Unique species of trees and birds have also aroused covetousness among the warring parties. On the Yemeni island of Socotra, a natural paradise in the Indian Ocean, the United Arab Emirates flag can be seen flying on many buildings. The island, which is often called the "Galapagos of the Indian Ocean", has been a UNESCO World Heritage Site since 2008. The branches of the dragon trees, sometimes more than 1000 years old, spread out like an umbrella. These otherworldly expressions of nature are what the island is famous for.

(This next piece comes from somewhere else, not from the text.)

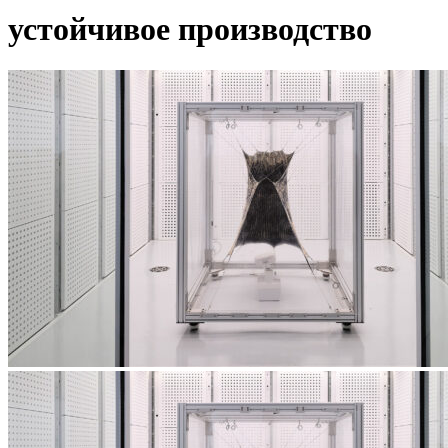
устойчивое производство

Visitors from the United Arab Emirates can fly direct from Dubai to Socotra. Last year, the Yemeni ministry of tourism accused the Emirates of issuing illegal visas for foreign tourists without Yemeni authorisation. While the UAE provided humanitarian aid to the island following severe cyclones in 2015, as well as helping supply electricity – and there are also the scholarships for talented young islanders – what the Emiratis see in Socotra is principally strategic advantage: the island overlooks the Bab-al-Mandab Strait, a main shipping route. In centuries past, the island was held by the Portuguese, the British and the Soviets, respectively.

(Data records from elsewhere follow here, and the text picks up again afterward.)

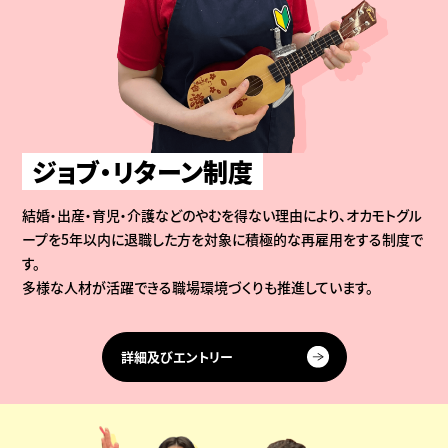
ジョブ・リターン制度
結婚・出産・育児・介護などのやむを得ない理由により、オカモトグル
ープを5年以内に退職した方を対象に積極的な再雇用をする制度で
す。
多様な人材が活躍できる職場環境づくりも推進しています。
詳細及びエントリー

Dragon tree on the Yemeni island of Socotra (photo: Boris Khvostichenko(User:Boriskhv), CC BY-SA 4.0, via Wikimedia Commons))
The Galapagos of the Indian Ocean: a UNESCO World Heritage Site since 2008, Socotra is particularly famous for its dragon trees and rare species of bird. Last year, the Yemeni ministry of tourism accused the Emirates of issuing illegal visas for foreign tourists flying direct to Socotra from Dubai without Yemeni authorisation. Yemenis fear the UAE's ambitious property development projects could impact the island's unique ecosystem

Saving Socotra

Yemenis fear the UAE's ambitious property development projects could drive away many species of birds and trees on the island. UNESCO is also alarmed and plans to send a delegation to Socotra to check the state of conservation on the World Heritage site, confirmed press spokesman of the German UNESCO Commission, Timm Nikolaus Schulze. One option, he says, would be for the island to be added to the list of endangered World Heritage sites. "This would draw attention to current grievances with the aim of preserving the island's natural environment long term."

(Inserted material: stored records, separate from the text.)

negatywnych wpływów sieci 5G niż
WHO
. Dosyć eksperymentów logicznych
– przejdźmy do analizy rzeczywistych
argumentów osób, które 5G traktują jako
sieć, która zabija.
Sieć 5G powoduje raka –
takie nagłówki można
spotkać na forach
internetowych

Yousra Ishaq has never been to Socotra; she hopes to once the war is over. She is currently planning the media coverage of the first Yemeni coffee auction in June. The idea came from Mokhtar Alkhansali, the American with Yemeni roots who became world famous when the American writer Dave Eggers wrote down his life story in the book "The Monk of Mokha" in 2018. As a then 24-year-old from San Francisco, Alkhansali travelled to his homeland to learn about the ancient Yemeni coffee tradition and market it in the USA.

These young people are looking to instil a little hope into the Yemen narrative, keen to show the rest of the world that things of beauty can also come out of their homeland. "I believe in the power of coffee, we want to introduce local sellers to the outside world," says Alkhansali. Salha Mattar also wants to travel, with her beloved coffee beans in her case.